* _Exercise_
Using the material that follows, identify and copy each line with the string "evenodd".

* _Given data_
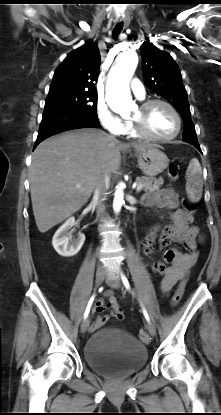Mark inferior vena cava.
<instances>
[{"mask_svg": "<svg viewBox=\"0 0 221 415\" xmlns=\"http://www.w3.org/2000/svg\"><path fill=\"white\" fill-rule=\"evenodd\" d=\"M110 182V177L107 173L102 175L97 181L94 189V200L97 202V217L103 218L104 216V205L103 198L106 195L107 186Z\"/></svg>", "mask_w": 221, "mask_h": 415, "instance_id": "obj_1", "label": "inferior vena cava"}]
</instances>
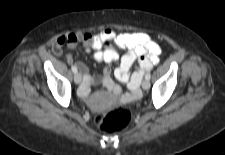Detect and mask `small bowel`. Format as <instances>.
<instances>
[{
  "label": "small bowel",
  "instance_id": "c3829d8e",
  "mask_svg": "<svg viewBox=\"0 0 225 155\" xmlns=\"http://www.w3.org/2000/svg\"><path fill=\"white\" fill-rule=\"evenodd\" d=\"M79 42L84 45L87 52L93 51L92 59L97 63H111L120 59V65L114 75L118 81L128 86V91L123 92L112 81L111 70L108 67L104 68L100 75L93 77L84 63L77 62L76 65L83 74V83L79 89L80 96L88 98L92 84L94 81H98L115 100L121 103H128L139 98L141 77L145 71L150 70L158 62L161 52L159 45L146 33L118 34L111 29H104L97 34L75 32L63 35L53 44L52 51L59 56L64 46L72 48ZM111 43H114L119 49L126 50V53L120 57ZM67 60L72 62V56L67 55ZM135 63L136 71L131 73L130 70ZM110 102L111 98H105L102 101L103 104Z\"/></svg>",
  "mask_w": 225,
  "mask_h": 155
}]
</instances>
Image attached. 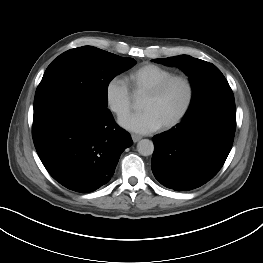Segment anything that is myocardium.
Wrapping results in <instances>:
<instances>
[{
	"instance_id": "f54148a6",
	"label": "myocardium",
	"mask_w": 263,
	"mask_h": 263,
	"mask_svg": "<svg viewBox=\"0 0 263 263\" xmlns=\"http://www.w3.org/2000/svg\"><path fill=\"white\" fill-rule=\"evenodd\" d=\"M176 81H180L185 85L187 90V96L185 103L180 109V111L173 118H171L169 121L163 124V128L165 129H169L178 124L190 110L195 96V89L192 80L190 79V77L184 74L171 75L163 79L162 81H160L145 92V95L148 96H160L173 82Z\"/></svg>"
}]
</instances>
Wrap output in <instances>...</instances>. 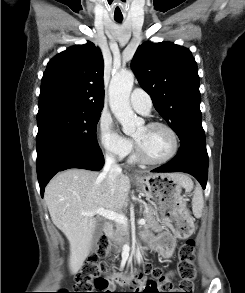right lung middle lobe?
<instances>
[{"label": "right lung middle lobe", "instance_id": "dd1d6c3e", "mask_svg": "<svg viewBox=\"0 0 245 293\" xmlns=\"http://www.w3.org/2000/svg\"><path fill=\"white\" fill-rule=\"evenodd\" d=\"M100 116L101 111L60 107L39 110L36 137L37 167L48 157L64 149L99 150L96 126Z\"/></svg>", "mask_w": 245, "mask_h": 293}]
</instances>
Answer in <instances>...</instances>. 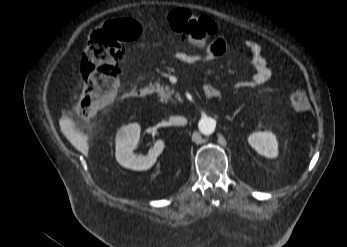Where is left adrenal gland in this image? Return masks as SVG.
Returning <instances> with one entry per match:
<instances>
[{
    "instance_id": "a2214340",
    "label": "left adrenal gland",
    "mask_w": 347,
    "mask_h": 247,
    "mask_svg": "<svg viewBox=\"0 0 347 247\" xmlns=\"http://www.w3.org/2000/svg\"><path fill=\"white\" fill-rule=\"evenodd\" d=\"M237 113H238V111H236V112L234 113L233 117L230 118V121H232V120L235 118V116H236Z\"/></svg>"
}]
</instances>
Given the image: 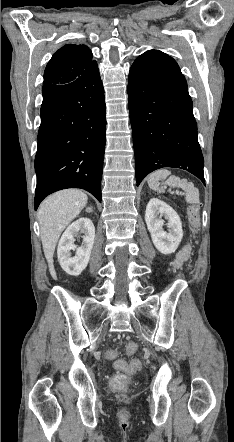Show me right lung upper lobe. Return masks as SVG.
<instances>
[{
  "label": "right lung upper lobe",
  "instance_id": "right-lung-upper-lobe-1",
  "mask_svg": "<svg viewBox=\"0 0 234 442\" xmlns=\"http://www.w3.org/2000/svg\"><path fill=\"white\" fill-rule=\"evenodd\" d=\"M97 65L85 45H65L54 53L44 72L45 84H66Z\"/></svg>",
  "mask_w": 234,
  "mask_h": 442
}]
</instances>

* _Result of this exercise_
[{"mask_svg": "<svg viewBox=\"0 0 221 415\" xmlns=\"http://www.w3.org/2000/svg\"><path fill=\"white\" fill-rule=\"evenodd\" d=\"M110 182V177L107 173L102 175L97 181L94 189V200L97 202V217L103 218L104 216V205L103 198L106 195L107 186Z\"/></svg>", "mask_w": 221, "mask_h": 415, "instance_id": "obj_1", "label": "inferior vena cava"}]
  "mask_svg": "<svg viewBox=\"0 0 225 155\" xmlns=\"http://www.w3.org/2000/svg\"><path fill=\"white\" fill-rule=\"evenodd\" d=\"M79 42L84 45L87 52L93 51L92 59L97 63H111L120 59V65L114 75L118 81L128 86V91L123 92L112 81L111 70L108 67L104 68L100 75L93 77L84 63L77 62L76 65L83 74V83L79 89L80 96L88 98L92 84L94 81H98L115 100L121 103H128L139 98L141 77L145 71L150 70L158 62L161 52L159 45L146 33L118 34L111 29H104L97 34L75 32L63 35L53 44L52 51L59 56L64 46L72 48ZM111 43H114L119 49L126 50V53L120 57ZM67 60L72 62V56L67 55ZM135 63L136 71L131 73L130 70ZM110 102L111 98H105L102 101L103 104Z\"/></svg>",
	"mask_svg": "<svg viewBox=\"0 0 263 263\" xmlns=\"http://www.w3.org/2000/svg\"><path fill=\"white\" fill-rule=\"evenodd\" d=\"M176 81H180L185 85L187 90V96L185 103L180 109V111L173 118H171L169 121L163 124V128L165 129H169L178 124L190 110L195 96V89L192 80L190 79V77L184 74L171 75L163 79L162 81H160L145 92V95L148 96H160L173 82Z\"/></svg>"
[{"label": "right lung middle lobe", "instance_id": "dd1d6c3e", "mask_svg": "<svg viewBox=\"0 0 245 293\" xmlns=\"http://www.w3.org/2000/svg\"><path fill=\"white\" fill-rule=\"evenodd\" d=\"M100 116L101 111L60 107L39 110L36 137L37 167L48 157L64 149L99 150L96 126Z\"/></svg>", "mask_w": 245, "mask_h": 293}]
    "mask_svg": "<svg viewBox=\"0 0 347 247\" xmlns=\"http://www.w3.org/2000/svg\"><path fill=\"white\" fill-rule=\"evenodd\" d=\"M237 113H238V111H236V112L234 113L233 117L230 118V121H232V120L235 118V116H236Z\"/></svg>"
  "mask_svg": "<svg viewBox=\"0 0 234 442\" xmlns=\"http://www.w3.org/2000/svg\"><path fill=\"white\" fill-rule=\"evenodd\" d=\"M97 65L85 45H65L54 53L44 72L45 84H66Z\"/></svg>",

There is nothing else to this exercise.